Cientista alerta para elevação nos casos de coronavírus em Ribeirão nas próximas duas semanas

Cientista alerta para elevação nos casos de coronavírus em Ribeirão nas próximas duas semanas

Segundo o pesquisador Domingos Alves, medidas de isolamento social deverão ser prolongadas ou até mais endurecidas a depender dos resultados dos próximos dias

Devido ao extenso currículo de pesquisas na área de computação aplicada à saúde, o professor da Universidade de São Paulo (USP) de Ribeirão Preto, Domingos Alves, tem sido requisitado pela mídia de todo o país para falar sobre o avanço do novo coronavírus.

Alves é doutor em Física pela USP, e possui dois pós-doutorados, um pela Universidade Federal de São Carlos (Ufscar) e outro pela Faculdade de Ciências Farmacêuticas de Ribeirão Preto, nos quais ele realizou estudos sobre sistemas de informação ligados à saúde. 

Com base nas análises realizadas até o momento, o pesquisador aponta para um pico dos casos confirmados e mortes durante o mês de abril e maio. Além disso, Alves acredita que há possibilidade de as medidas de isolamento social serem prolongadas, além do dia 7 de abril, data determinada pelo governo do estado.

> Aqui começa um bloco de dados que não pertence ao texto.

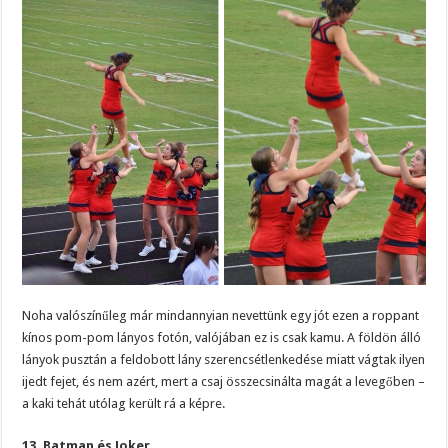
Noha valószínűleg már mindannyian nevettünk egy jót ezen a roppant
kínos pom-pom lányos fotón, valójában ez is csak kamu. A földön álló
lányok pusztán a feldobott lány szerencsétlenkedése miatt vágtak ilyen
ijedt fejet, és nem azért, mert a csaj összecsinálta magát a levegőben –
a kaki tehát utólag került rá a képre.
13. Batman és Joker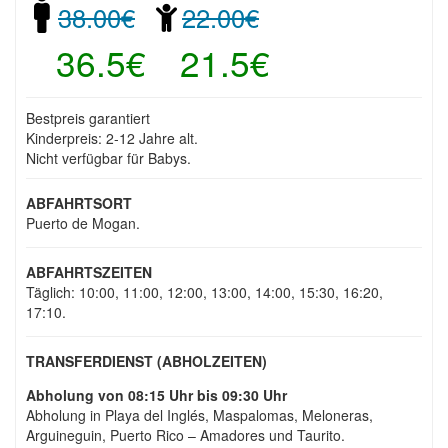
38.00€
22.00€
36.5€
21.5€
Bestpreis garantiert
Kinderpreis: 2-12 Jahre alt.
Nicht verfügbar für Babys.
ABFAHRTSORT
Puerto de Mogan.
ABFAHRTSZEITEN
Täglich: 10:00, 11:00, 12:00, 13:00, 14:00, 15:30, 16:20,
17:10.
TRANSFERDIENST (ABHOLZEITEN)
Abholung von 08:15 Uhr bis 09:30 Uhr
Abholung in Playa del Inglés, Maspalomas, Meloneras,
Arguineguin, Puerto Rico – Amadores und Taurito.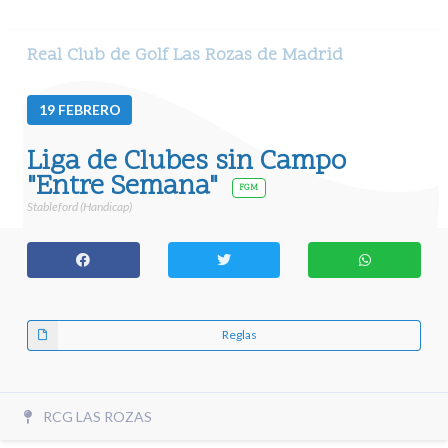
Real Club de Golf Las Rozas de Madrid
19
FEBRERO
Liga de Clubes sin Campo
"Entre Semana"
FGM
Stableford (Handicap)
Reglas
RCG LAS ROZAS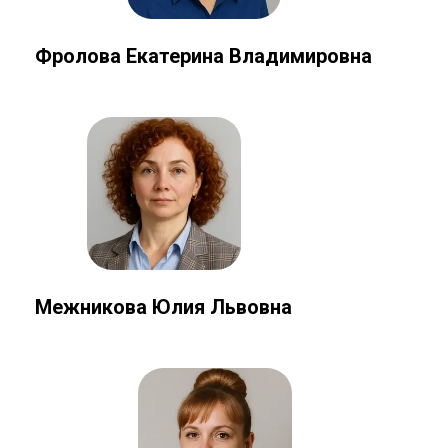
Фролова Екатерина Владимировна
Межникова Юлия Львовна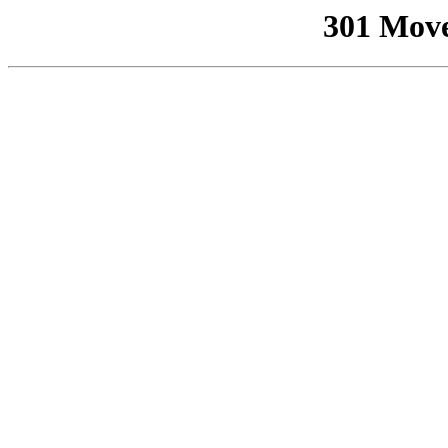
301 Mov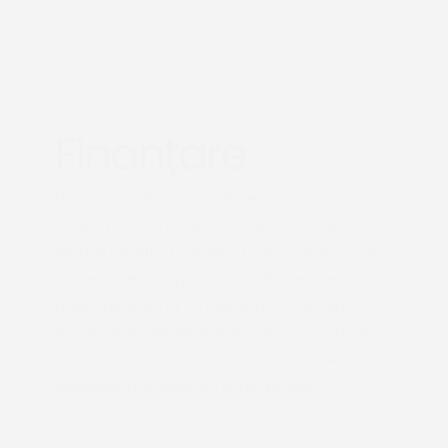
Finanțare
Finanțarea de achiziții reprezintă procesul prin
care o persoană fizică sau juridică obține
fonduri pentru a cumpăra bunuri, servicii sau
active. Aceasta poate include credite
bancare, leasing, fonduri proprii sau alte
forme de finanțare externe. Scopul este de a
facilita o achiziție fără a fi necesară plata
integrală imediată din surse proprii.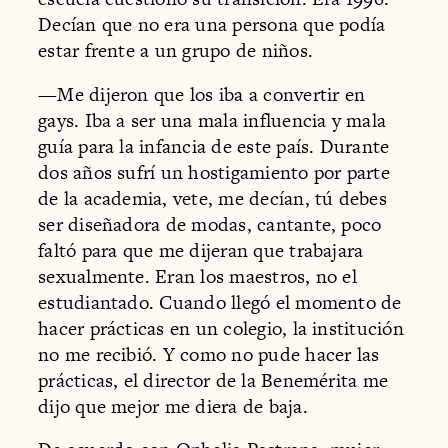
Decían que no era una persona que podía
estar frente a un grupo de niños.
—Me dijeron que los iba a convertir en
gays. Iba a ser una mala influencia y mala
guía para la infancia de este país. Durante
dos años sufrí un hostigamiento por parte
de la academia, vete, me decían, tú debes
ser diseñadora de modas, cantante, poco
faltó para que me dijeran que trabajara
sexualmente. Eran los maestros, no el
estudiantado. Cuando llegó el momento de
hacer prácticas en un colegio, la institución
no me recibió. Y como no pude hacer las
prácticas, el director de la Benemérita me
dijo que mejor me diera de baja.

Atualmente, pesquisador mantém um site no qual que publica as suas pesquisa e previsões sobre o crescimento do coronavírus no Brasil. A pesquisa é feita em parceria com de cientistas da Universidade Federal do Rio de Janeiro (UFRJ) e Universidade de Brasília (UnB).

No site, os pesquisadores monitoram em tempo real os dados fornecidos por fontes oficiais sobre a propagação do vírus no país. Além disso, utilizam ferramentas de análise cientificamente embasadas como forma de auxiliar os gestores, autoridades e a população de uma maneira geral, no enfrentamento do que eles chamam de "guerra" ao covid-19. Só na cidade de São Paulo, os pesquisadores projetam que os casos confirmados saiam de 1,5 mil para cerca de 5 mil nos próximos dez dias.

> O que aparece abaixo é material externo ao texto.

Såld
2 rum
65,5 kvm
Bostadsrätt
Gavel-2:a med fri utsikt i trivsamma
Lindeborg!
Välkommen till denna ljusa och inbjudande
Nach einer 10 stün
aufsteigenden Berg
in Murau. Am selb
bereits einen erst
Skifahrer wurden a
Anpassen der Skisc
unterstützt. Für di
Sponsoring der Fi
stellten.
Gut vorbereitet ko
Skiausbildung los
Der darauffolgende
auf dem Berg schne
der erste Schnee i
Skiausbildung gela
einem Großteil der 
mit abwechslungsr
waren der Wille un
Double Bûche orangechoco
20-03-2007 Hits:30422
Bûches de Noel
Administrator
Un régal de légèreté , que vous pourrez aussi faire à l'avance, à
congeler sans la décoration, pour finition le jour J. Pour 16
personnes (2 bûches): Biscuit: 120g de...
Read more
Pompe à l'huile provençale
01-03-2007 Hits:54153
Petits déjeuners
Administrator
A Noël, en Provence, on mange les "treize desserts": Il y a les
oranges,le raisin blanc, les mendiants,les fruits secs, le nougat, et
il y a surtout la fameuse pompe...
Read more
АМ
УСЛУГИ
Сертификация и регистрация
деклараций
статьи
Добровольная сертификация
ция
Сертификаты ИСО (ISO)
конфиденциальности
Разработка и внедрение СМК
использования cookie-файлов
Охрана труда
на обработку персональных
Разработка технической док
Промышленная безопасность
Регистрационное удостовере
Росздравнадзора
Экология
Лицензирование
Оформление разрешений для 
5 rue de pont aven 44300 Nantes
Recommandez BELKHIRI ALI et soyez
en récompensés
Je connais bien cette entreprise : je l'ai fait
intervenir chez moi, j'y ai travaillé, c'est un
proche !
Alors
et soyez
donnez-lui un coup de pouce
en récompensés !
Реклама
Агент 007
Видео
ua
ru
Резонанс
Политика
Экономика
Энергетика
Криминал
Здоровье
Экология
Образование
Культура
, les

Paralelo à pesquisa nacional, Alves está ansioso para realizar o estudo em Ribeirão Preto. No momento, ele aguarda a resposta de uma carta que enviou à Secretaria Municipal de Saúde solicitando por dados mais detalhados. Sobre o município, ele faz um alerta: “Ainda estamos no começo da epidemia”.

Até a terça-feira, 31, eram 30 casos confirmados em Ribeirão Preto e mais 17 aguardando a contraprova. Além disso, houve um aumento de 126 para 141 casos de síndrome respiratória aguda grave na cidade.

Em entrevista ao Portal Revide, Alves fez um alerta para que as autoridades tratem a doença de maneira “estoica”, ou seja, sem despertar grande emoção ao analisar os dados. Alves explica que afrouxar as medidas de isolamento, caso haja uma diminuição de casos, pode causar um problema ainda maior. “Criar expectativas pode ser um tiro no pé”, comentou.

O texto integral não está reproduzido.